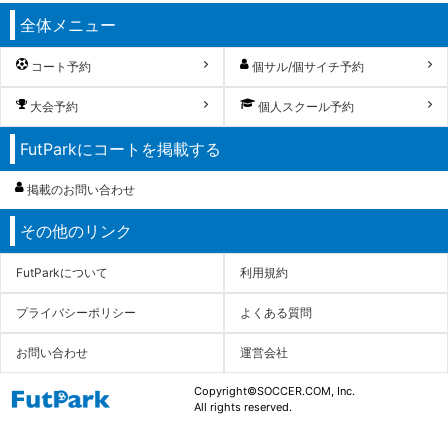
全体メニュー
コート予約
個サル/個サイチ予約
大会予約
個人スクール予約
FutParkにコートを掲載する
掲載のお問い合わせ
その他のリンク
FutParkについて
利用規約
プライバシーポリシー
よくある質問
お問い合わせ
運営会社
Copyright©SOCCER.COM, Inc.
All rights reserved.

++++++++

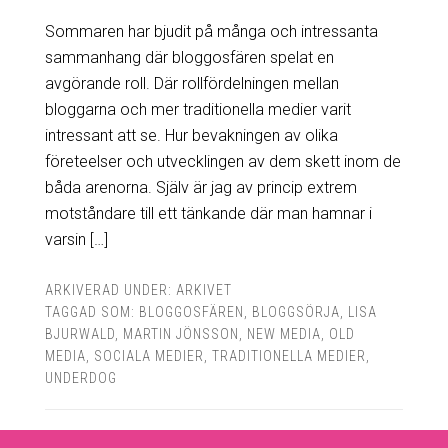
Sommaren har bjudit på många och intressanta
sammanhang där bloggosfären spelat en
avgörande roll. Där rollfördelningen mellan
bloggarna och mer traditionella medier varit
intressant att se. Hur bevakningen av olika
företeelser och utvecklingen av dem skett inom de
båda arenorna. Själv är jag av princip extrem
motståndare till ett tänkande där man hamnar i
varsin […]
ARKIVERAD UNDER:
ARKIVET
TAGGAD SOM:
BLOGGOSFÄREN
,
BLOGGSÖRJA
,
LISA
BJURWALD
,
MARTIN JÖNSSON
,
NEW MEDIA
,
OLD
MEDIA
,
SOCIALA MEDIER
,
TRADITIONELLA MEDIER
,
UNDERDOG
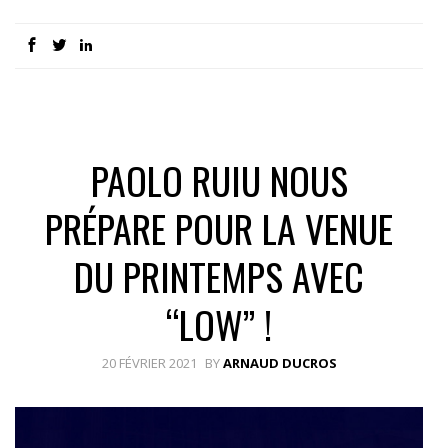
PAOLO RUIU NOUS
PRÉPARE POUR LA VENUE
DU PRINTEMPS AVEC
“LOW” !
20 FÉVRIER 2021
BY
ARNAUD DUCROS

++++++++

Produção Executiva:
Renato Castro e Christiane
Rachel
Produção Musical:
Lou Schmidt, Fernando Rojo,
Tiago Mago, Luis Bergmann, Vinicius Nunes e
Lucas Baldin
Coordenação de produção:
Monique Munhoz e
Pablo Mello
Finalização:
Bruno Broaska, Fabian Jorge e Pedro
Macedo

++++++++

Write out exactly the lines above from the line with "PAOLO RUIU NOUS" through the line with "ARNAUD DUCROS", both of them included, and leave out all other lines.

• [COMPLETED EXERCISE]
PAOLO RUIU NOUS
PRÉPARE POUR LA VENUE
DU PRINTEMPS AVEC
“LOW” !
20 FÉVRIER 2021
BY
ARNAUD DUCROS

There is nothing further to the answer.